There are also different approaches here. In addition to the simple random sample, in which a certain number of subjects is drawn from the population, there are stratified samples. The test persons are first stratified according to characteristics, then each stratum is drawn. At SPSS cluster analyzes Often, pre-existing groups, for example school classes or localities as a whole, are surveyed.

Which type of sample is selected and how large it is mostly depends on the question, but also on time and financial restrictions.

Statistical Analysis and Causality

Statistical datamust of course also be analyzed after the survey. Perhaps you will occasionally explore your data in an exploratory manner, i.e. look for patterns that you did not have on your screen before. More often, however, you become a specific one Question pursue. Then the goal for statistical analysis is to examine your hypotheses more closely.

Of course you are happy when your own assumptions are (apparently) confirmed. That's why you have to be particularly careful not to fall into the next trap and causality with, for example, oneSPSS correlation to swap. Then you would discover connections between variables that are actually not (directly) related. If, for example, one looks at the shoe size and gross earnings of employees, it becomes apparent that these correlate positively. So do you earn more when you have big feet? Do your feet grow together with your savings account? Of course not. In this case, there is a common component that affects both variables: gender. Women usually have smaller feet and earn less. Sometimes, as in Figure 1, connections are also simply coincidental. No matter how beautiful they look.

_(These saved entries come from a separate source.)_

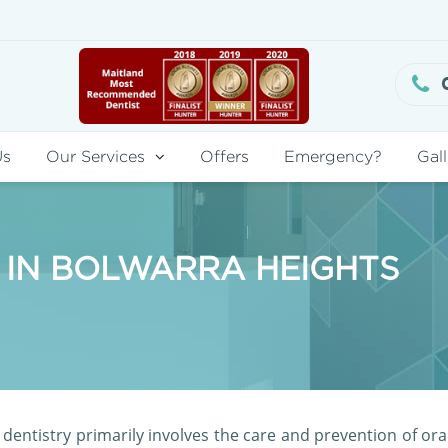
Us
Our Services
Offers
Emergency?
Gall
 IN BOLWARRA HEIGHTS
dentistry primarily involves the care and prevention of ora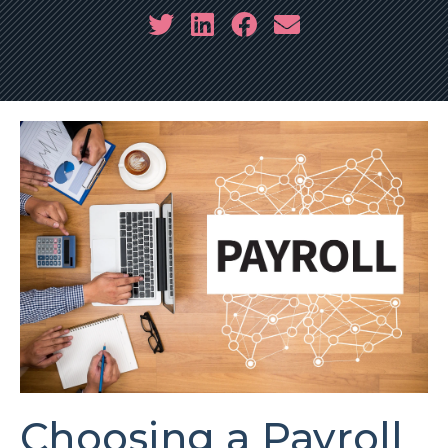
Choosing a Payroll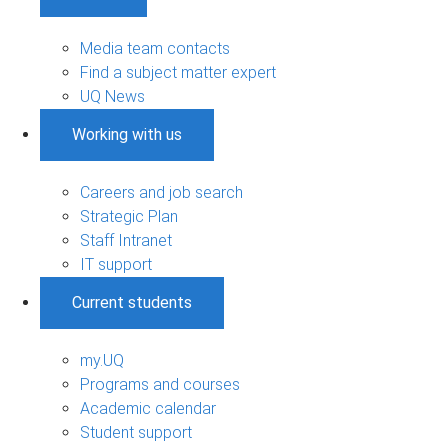
Media team contacts
Find a subject matter expert
UQ News
Working with us
Careers and job search
Strategic Plan
Staff Intranet
IT support
Current students
my.UQ
Programs and courses
Academic calendar
Student support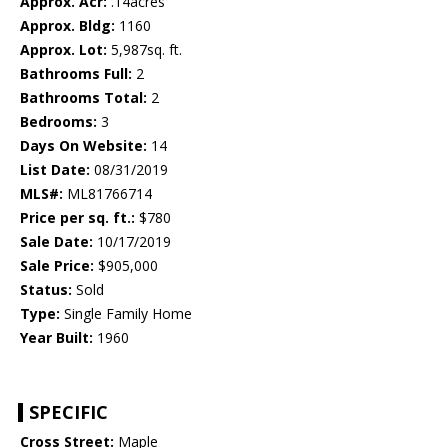
Approx. Acr:
.14acres
Approx. Bldg:
1160
Approx. Lot:
5,987sq. ft.
Bathrooms Full:
2
Bathrooms Total:
2
Bedrooms:
3
Days On Website:
14
List Date:
08/31/2019
MLS#:
ML81766714
Price per sq. ft.:
$780
Sale Date:
10/17/2019
Sale Price:
$905,000
Status:
Sold
Type:
Single Family Home
Year Built:
1960
SPECIFIC
Cross Street:
Maple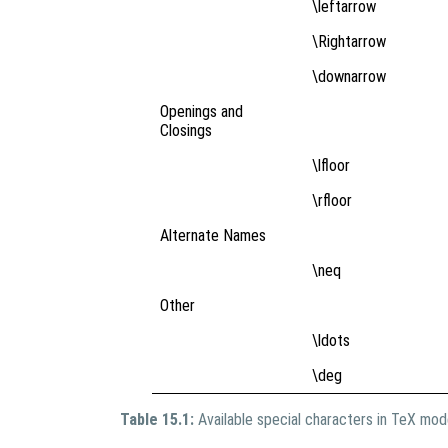
\leftarrow
\Rightarrow
\downarrow
Openings and
Closings
\lfloor
\rfloor
Alternate Names
\neq
Other
\ldots
\deg
Table 15.1:
Available special characters in TeX mo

Figure 1: Random correlation for a statistical analysis, source: http://www.tylervigen.com/spurious-correlations

Graphical representations for statistical analysis

Graphics are one of the most common sources of misinterpretation. They can be used deliberately to manipulate, but sometimes also arise from inattention. For example, look at Figure 2.

Figure 2: Barplot of gender ratio for a statistical analysis, source: own illustration

Both graphs show the gender distribution between male and female participants. In fact, both graphs show the same distribution. The apparent difference arises from a manipulation of the y-axis. How to meet this challenge can be found in a Statistics tuition fathom.

The cutting off, omission or lack of labeling of the axes is one of the most popular sources of error in graphics.
But also make sure to select graphics that are easily visible to the human eye. For example, we quickly run into problems when the angles on a pie chart are very similar. 3D graphics also give us difficulties, especially when volume is an issue. On the website of the Johannes Kepler University there are a lot of other examples of unsuccessful graphics.

Statistical analysis is more than applying the correct methods. You have to proceed carefully when collecting the data so that your results are meaningful. The presentation of these results should also be well thought out so as not to inadvertently make statements that were never intended. Formulate statistical resultswhich originate from an in-depth analysis is therefore the goal to be achieved. If you follow the instructions in this article, you can avoid the usual pitfalls.


Fahrmeir, Ludwig / Heumann, Christian / Artists, Rita / Pigeot, Iris / Tutz, Gerhard (2012): Statistics: The way to data analysis, 7th edition Berlin.

Diekmann, Andreas (2007): Empirical social research: Fundamentals, methods, applications, 4th edition Reinbeck / Berlin.